A total loss accident claim is typically more complicated than just getting a damaged vehicle repaired.

After being involved in an accident, you will have a number of different issues to deal with. You may have lost wages because your injuries may not permit you to go back to work right away. You may have medical expenses to pay for and may need additional compensation for pain and suffering. But what does it mean if the insurance company has deemed your vehicle a total loss?

The Purpose of a Total Loss Claim

The purpose of this type of claim is to provide compensation for the fact that your car is totaled. The exact amount of your total loss settlement will depend on the estimated worth of the totaled vehicle and the estimated cost of replacing it with a similar model in the same year.

In addition, if your car has been totaled, you will likely not owe sales tax on your replacement vehicle. In Missouri, you may obtain a document called the Sales Tax Credit Affidavit which you will need to ask the adjuster for. Then, when you go to the license bureau to license your new vehicle, you will need to provide this affidavit.

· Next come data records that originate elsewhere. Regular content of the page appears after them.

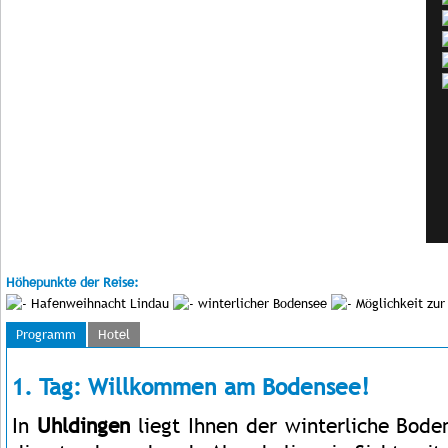
Höhepunkte der Reise:
Hafenweihnacht Lindau
winterlicher Bodensee
Möglichkeit zur
Programm
Hotel
1. Tag: Willkommen am Bodensee!
In
Uhldingen
liegt Ihnen der winterliche Bode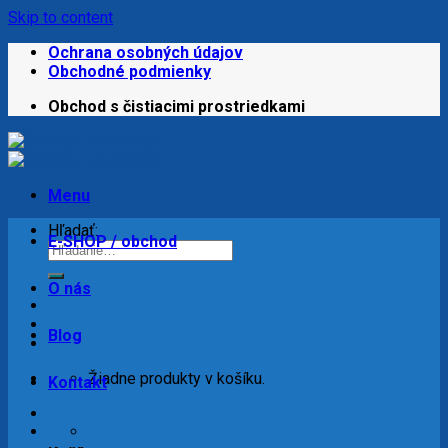
Skip to content
Ochrana osobných údajov
Obchodné podmienky
Obchod s čistiacimi prostriedkami
Menu
Hľadať:
E-SHOP / obchod
O nás
Blog
Žiadne produkty v košíku.
Kontakt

You will need to submit a notarized total loss statement from your insurance company and all supporting documentation when you apply for the title for your replacement vehicle to take advantage of the sales tax credit. You have 180 days from the date of the loss of your vehicle in which to do this.

If you did not know this information and already paid the sales tax on your new vehicle, you may apply for a refund.

Issues With Your Claim

The above information is a straightforward explanation of what the purpose of a total loss claim is. However, dealing with your claim is not always so easy. A total loss accident claim is typically more complicated than just getting a damaged vehicle repaired. There are more steps involved in closing this type of claim which means that more issues can arise.

For instance, the insurer will only pay the fair market value of your vehicle on the day of the accident. This is the case even if you owe more than the car’s value on your loan. For example, if you owed $12,000 on your vehicle the day it was totaled but the current fair market value price is $9,500, then you still owe $2,500 on a car you no longer have.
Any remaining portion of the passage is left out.